Deploy your custom instance to Google Cloud

This page shows you how to create a development environment in Google Cloud Platform, using Terraform. This is step 4 of the recommended workflow.

System overview

Here is the Data Commons setup in Google Cloud Platform (GCP):

GCP setup

You upload your data and configuration files to Google Cloud Storage, and run the Data Commons data management Docker container as a Cloud Run job. The job will transform and store the data in a Google Cloud SQL database, and generate NL embeddings stored in Cloud Storage. The services Docker container runs as a Cloud Run service, using the Docker image stored in a Google Cloud Artifact Registry repository.

Prerequisites

  • You must have a GCP billing account and project.
  • You must have relevant API keys. If you haven’t obtained them yet, see One-time setup steps in the Quickstart.
  • Install gcloud CLI on your local machine. gcloud is required for authentication and management tasks.
  • Install Terraform on your local machine. Terraform is used to automate the setup steps of all the components.

Generate credentials for Google Cloud authentication

You will need to regenerate credentials on a periodic basis whenever you run gcloud or Terraform scripts. You can also adjust the frequency with which credentials must be refreshed; see https://support.google.com/a/answer/9368756 for details.

From any directory, run:

gcloud auth application-default login

This opens a browser window that prompts you to enter credentials, sign in to Google Auth Library and allow Google Auth Library to access your account. Accept the prompts. When it has completed, a credential JSON file is created in $HOME/.config/gcloud/application_default_credentials.json. Use this in the command below to authenticate from the docker container.
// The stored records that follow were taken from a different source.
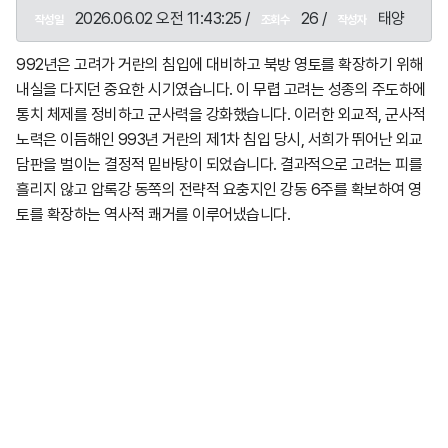
2026.06.02 오전 11:43:25 /
26 /
태양
작성일
조회수
작성자
992년은 고려가 거란의 침입에 대비하고 북방 영토를 확장하기 위해
내실을 다지던 중요한 시기였습니다. 이 무렵 고려는 성종의 주도하에
통치 체제를 정비하고 군사력을 강화했습니다. 이러한 외교적, 군사적
노력은 이듬해인 993년 거란의 제1차 침입 당시, 서희가 뛰어난 외교
담판을 벌이는 결정적 밑바탕이 되었습니다. 결과적으로 고려는 피를
흘리지 않고 압록강 동쪽의 전략적 요충지인 강동 6주를 확보하여 영
토를 확장하는 역사적 쾌거를 이루어냈습니다.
The first time you run it, may be prompted to specify a quota project for billing that will be used in the credentials file. If so, run this command:

gcloud auth application-default set-quota-project PROJECT_ID

One-time setup: Create service accounts and enable all APIs

website/deploy/terraform-custom-datacommons/setup.sh is a convenience script to set up service account roles and all necessary Cloud APIs. To run it:

 cd website/deploy/terraform-custom-datacommons
 ./setup.sh PROJECT_ID

One-time setup: Create a Google Cloud Artifact Registry repository for custom builds

If you are building your own services Docker image, this is necessary. If you are only reusing the image provided by Data Commons with no customizations, you can skip this step.

website/deploy/terraform-custom-datacommons/create_artifact_repository.sh is a convenience script to create a repository in the Google Artifact Registry. The script creates a repository called PROJECT_ID-artifacts, where you store uploaded Docker images you build. You will upload a custom image in the subsequent steps.

To run it:

cd website/deploy/terraform-custom-datacommons
 ./create_artifact_repository.sh PROJECT_ID

The project ID may be the same project you are using for all other resources, or it may be a separate one you use for pushing releases.
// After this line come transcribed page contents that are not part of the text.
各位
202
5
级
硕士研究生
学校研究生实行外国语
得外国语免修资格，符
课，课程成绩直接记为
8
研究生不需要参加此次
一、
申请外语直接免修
To verify that the repository is created, go to https://console.cloud.google.com/artifacts{target=”_blank”} for your project. You should see the repository in the list.

Configure and run a Terraform deployment

We recommend using the Data Commons Terraform scripts to greatly simplify and automate the deployment of all the required GCP services. The scripts are located at website/deploy/terraform-custom-datacommons.
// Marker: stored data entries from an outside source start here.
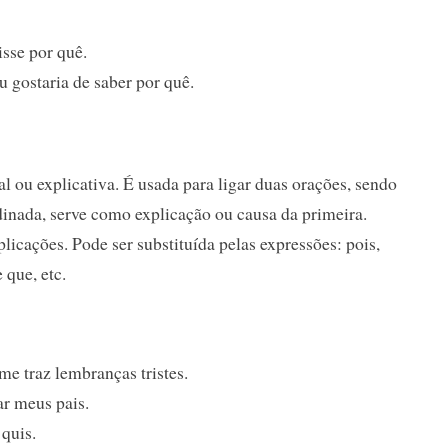
sse por quê.
 gostaria de saber por quê.
 ou explicativa. É usada para ligar duas orações, sendo
inada, serve como explicação ou causa da primeira.
licações. Pode ser substituída pelas expressões: pois,
 que, etc.
e traz lembranças tristes.
ar meus pais.
quis.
Terraform provisions and runs all the necessary Cloud Platform services:

  • Creates a Cloud Storage bucket and top-level folder, which will store your data files. You will upload your input data in the subsequent steps.
  • Creates a Cloud SQL MySQL instance, with basic resources, a default database user and a random password.
  • Creates the Data Commons data management container as a Cloud Run job, with basic resources.
  • Creates a single instance of the Data Commons services container as a Cloud Run service, with basic resources. By default this uses the prebuilt image provided by Data Commons team; you will change this to your custom image in subsequent steps.
  • Stores all secrets (API keys and database passwords) in the Cloud Secret Manager.
  • Creates a URL for accessing your service in the browser.

Follow the steps below to create and run a Terraform deployment.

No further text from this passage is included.